In the embodiments described above, the cooling channels are made simply and cheaply by using the ring seals. Of course, the cooling channels may be made to be internal to the lower plate without having the ring seals. While such an arrangement may be more complex to manufacture, it is safer from the view point of potential leaks. Such an embodiment is illustrated in FIG. 4A-4D, wherein elements similar to that of FIGS. 3A-3D have the same reference numbers, except in the 4xx series. The embodiment of FIGS. 4A-4D is similar to that of FIGS. 3A-3D, except that the cooling channels 426 are made internal to the lower plate 426.
As can be appreciated from the above description, embodiments of the invention enable a rather easy manufacturing since the entire showerhead assembly is made of only two plates. The top plate is simple with holes of large diameter that are easy and cheap to drill. The lower plate has holes that are for the large part of their depth of large diameter that is easy and cheap to drill. The small diameter holes required for the injection of gas into the processing chamber are made to a rather shallow depth, so as to ease the drilling of such holes. The insert conduits can be brazed to the two plates in one baking operation, to thereby attach the two plates in a sealed manner. The cooling channels may be made by either machining channels and sealing them with brazed seals, or making them internal to the lower plate. The resulting showerhead assembly maintains the two gases separate until injection into the processing chamber.
It should be understood that processes and techniques described herein are not inherently related to any particular apparatus and may be implemented by any suitable combination of components. Further, various types of general purpose devices may be used in accordance with the teachings described herein. It may also prove advantageous to construct specialized apparatus to perform the method steps described herein.
The terms and expressions used in describing the embodiments were employed for the purpose of description and not limitation, such that their use is not intended as excluding any equivalents or alternatives.
The present invention has been described in relation to particular examples, which are intended in all respects to be illustrative rather than restrictive. Those skilled in the art will appreciate that other implementations of the invention will be apparent to those skilled in the art from consideration of the specification and practice of the invention disclosed herein. It is intended that the specification and examples be considered as exemplary only, with a true scope and spirit of the invention being indicated by the following claims.

Claims

1. A showerhead assembly for separately delivering a first gas and a second gas into a processing chamber, comprising:

an upper plate having a first set of plurality of holes of a first diameter;

a lower plate having a second set of plurality of holes, each hole of the second set corresponding to one hole from the first set, such that all of the holes of the second set can be aligned with all of the holes of the first set, and further having a third set of plurality of holes, wherein each of the holes of the second set and third set has a varying diameter along its length such that each hole's gas entry diameter is larger than the hole's gas exit diameter; and,

a plurality of conduits inserted in and sealingly affixed to the holes of the first and second set.
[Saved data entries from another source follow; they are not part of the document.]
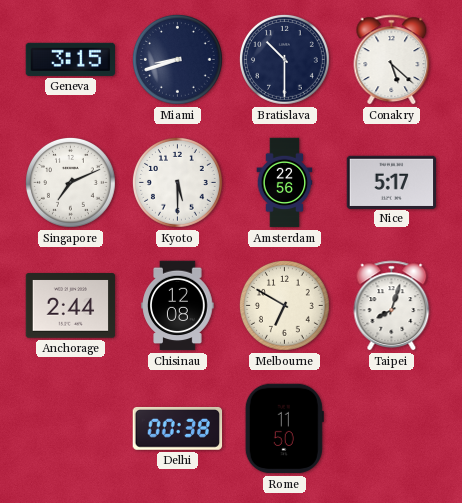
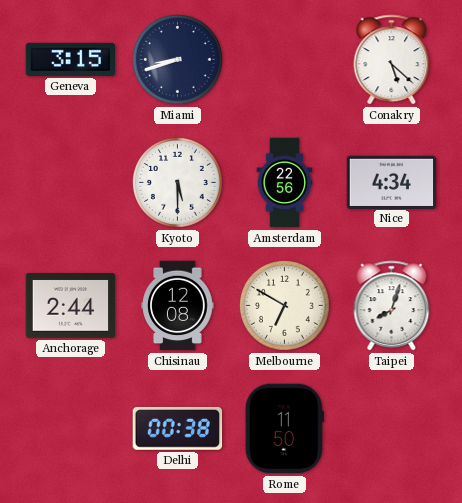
Bratislava: 10:30 -> none
Singapore: 7:11 -> none
Nice: 5:17 -> 4:34
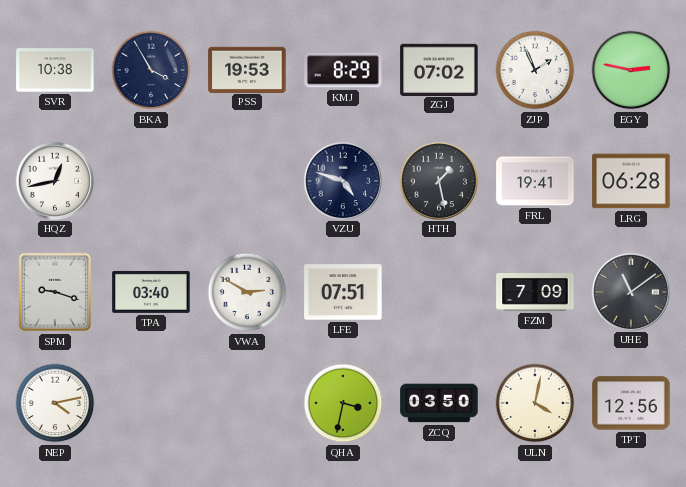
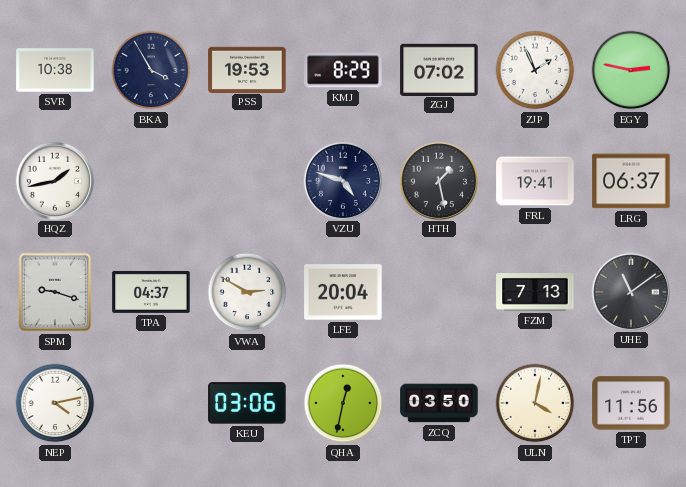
HQZ: 12:43 -> 1:43
LRG: 06:28 -> 06:37
TPA: 03:40 -> 04:37
LFE: 07:51 -> 20:04
FZM: 7:09 -> 7:13
KEU: none -> 03:06
QHA: 3:32 -> 12:32
TPT: 12:56 -> 11:56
2. The showerhead assembly of claim 1, wherein the gas entry diameter of the second set of holes equals the first diameter.

3. The showerhead assembly of claim 2, wherein the conduits are brazed to the holes of the first and second set.

4. The showerhead assembly of claim 3, further comprising a seconds set of conduits inserted in the third set of plurality of holes in the lower plate.

5. The showerhead assembly of claim 1, further comprising cooling channels in the lower plate.

6. The showerhead assembly of claim 5, further comprising ring seals affixed to the lower plate to seal the cooling channels.

7. The showerhead assembly of claim 1, wherein the plurality of conduits extend only partially through the lower plate.

8. A processing chamber wherein a first gas and a second gas are delivered separately into a processing chamber, comprising:

a chamber enclosure having a ceiling, sidewall, and bottom;

a substrate support situated to face the ceiling and define a processing space;

a showerhead assembly provided below the ceiling, the showerhead assembly comprising:

an upper plate affixed below the ceiling and forming with the ceiling a sealed first gas distribution compartment, the upper plate having a first set of holes;

a lower plate having a bottom surface exposed to the processing space and an upper surface forming with the upper plate a sealed second gas distribution compartment, the lower plate having a second set of holes aligned with the first set of holes and further having a third set of holes forming a path for delivering the second gas from the second gas distribution compartment to the processing space;

a plurality of pipes, each inserted and sealingly affixed to one hole of the first set of holes and a corresponding hole of the second set of holes, thereby forming a path for delivering the first gas from the first gas distribution compartment to the processing space.

9. The processing chamber according to claim 8, wherein the lower plate further comprises cooling channels for circulating cooling fluid therein.

10. The processing chamber according to claim 8, wherein each of the holes of the second set has a first diameter at an opening to the upper surface and a second diameter at an opening to the bottom surface and wherein the second diameter is smaller than the first diameter.

11. The processing chamber according to claim 10, wherein each hole of the first set has a diameter matching the first diameter.

12. The processing chamber according to claim 10, wherein each of the holes of the third set has a diameter at an opening to the bottom surface matching the second diameter.

13. The processing chamber according to claim 8, wherein the plurality of pipes are brazed to the upper and lower plates.

14. A method for fabricating a showerhead, comprising:

fabricating an upper plate and drilling a first set of plurality of holes of a first diameter in the upper plate;

fabricating a lower plate and drilling a second set of plurality of holes in the lower plate, each hole of the second set corresponding to one hole from the first set, such that all of the holes of the second set can be aligned with all of the holes of the first set, and further drilling a third set of plurality of holes in the lower plate, wherein each of the holes of the third set are fabricated by drilling gas entry holes of diameter matching the first diameter from an upper surface of the lower plate to a prescribed depth shorter than the thickness of the lower plate, and drilling gas exit holes of a second diameter, smaller than the first diameter, from bottom surface of the lower plate to a depth so as to fluidly meet the gas entry holes; and,

affixing a plurality of conduits to the holes of the first set and the gas entry holes.

15. The method of claim 14, wherein each of the holes of the second set are fabricated by drilling gas entry holes of one diameter from an upper surface of the lower plate to a prescribed depth shorter than the thickness of the lower plate, and drilling gas exit holes of a diameter matching the second diameter, smaller than the one diameter, from bottom surface of the lower plate to a depth so as to fluidly meet the gas entry holes.

16. The method of claim 15, wherein the one diameter matches the first diameter.

17. The method of claim 14, further comprising fabricating cooling channels in the lower plate.

18. The method of claim 17, further comprising affixing seals to the cooling channels.

19. The method of claim 14, wherein affixing a plurality of conduits comprises brazing the conduits.

20. A showerhead assembly for separately delivering a first gas and a second gas into a processing chamber, comprising:

an upper plate having a first set of plurality of holes of a first diameter;

a lower plate having a bottom surface configured to face and be exposed to a processing space and an upper surface configured to face the upper plate, and having a second set of plurality of holes, each hole of the second set corresponding to one hole from the first set, such that all of the holes of the second set can be aligned with all of the holes of the first set, and further having a third set of plurality of holes; and,

a plurality of conduits inserted in and sealingly affixed to the holes of the first and partially through the holes of the second set, such that the plurality of conduits do not reach the bottom surface of the lower plate.